[Task description]:
Nothing outside the stretch is wanted. Repeat exactly the lines of the listing below from the one that contains "Notre solution" through the one that contains "Chaque prestataire fournit", both ends included.

[Working data]:
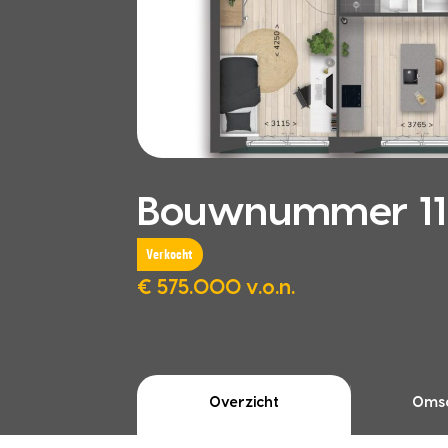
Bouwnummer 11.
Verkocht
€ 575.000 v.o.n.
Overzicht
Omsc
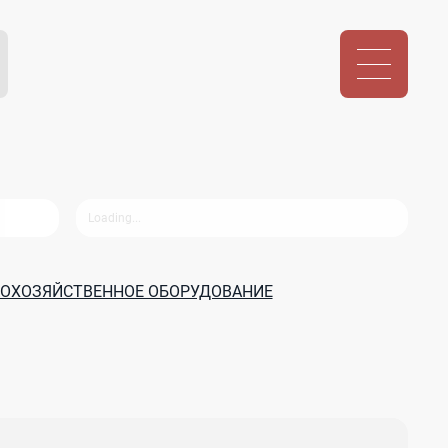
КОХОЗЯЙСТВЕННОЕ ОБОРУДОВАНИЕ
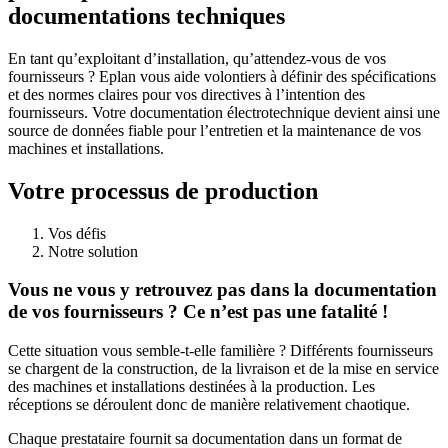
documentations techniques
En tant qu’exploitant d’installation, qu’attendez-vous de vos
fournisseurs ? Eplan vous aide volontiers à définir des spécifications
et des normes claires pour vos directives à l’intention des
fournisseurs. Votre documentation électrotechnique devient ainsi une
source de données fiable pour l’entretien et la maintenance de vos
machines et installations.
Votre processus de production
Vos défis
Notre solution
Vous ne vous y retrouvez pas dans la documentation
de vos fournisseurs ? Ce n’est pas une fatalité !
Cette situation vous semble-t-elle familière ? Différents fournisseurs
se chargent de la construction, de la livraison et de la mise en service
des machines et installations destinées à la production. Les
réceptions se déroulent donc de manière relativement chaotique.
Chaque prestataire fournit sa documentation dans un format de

--

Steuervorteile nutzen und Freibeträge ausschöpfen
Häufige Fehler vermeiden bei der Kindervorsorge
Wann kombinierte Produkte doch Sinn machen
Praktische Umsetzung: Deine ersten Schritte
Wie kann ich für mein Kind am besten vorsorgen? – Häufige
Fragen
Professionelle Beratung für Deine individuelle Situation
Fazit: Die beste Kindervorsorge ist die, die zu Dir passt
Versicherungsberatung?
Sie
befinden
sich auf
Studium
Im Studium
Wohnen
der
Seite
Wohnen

[Problem solution]:
Notre solution
Vous ne vous y retrouvez pas dans la documentation
de vos fournisseurs ? Ce n’est pas une fatalité !
Cette situation vous semble-t-elle familière ? Différents fournisseurs
se chargent de la construction, de la livraison et de la mise en service
des machines et installations destinées à la production. Les
réceptions se déroulent donc de manière relativement chaotique.
Chaque prestataire fournit sa documentation dans un format de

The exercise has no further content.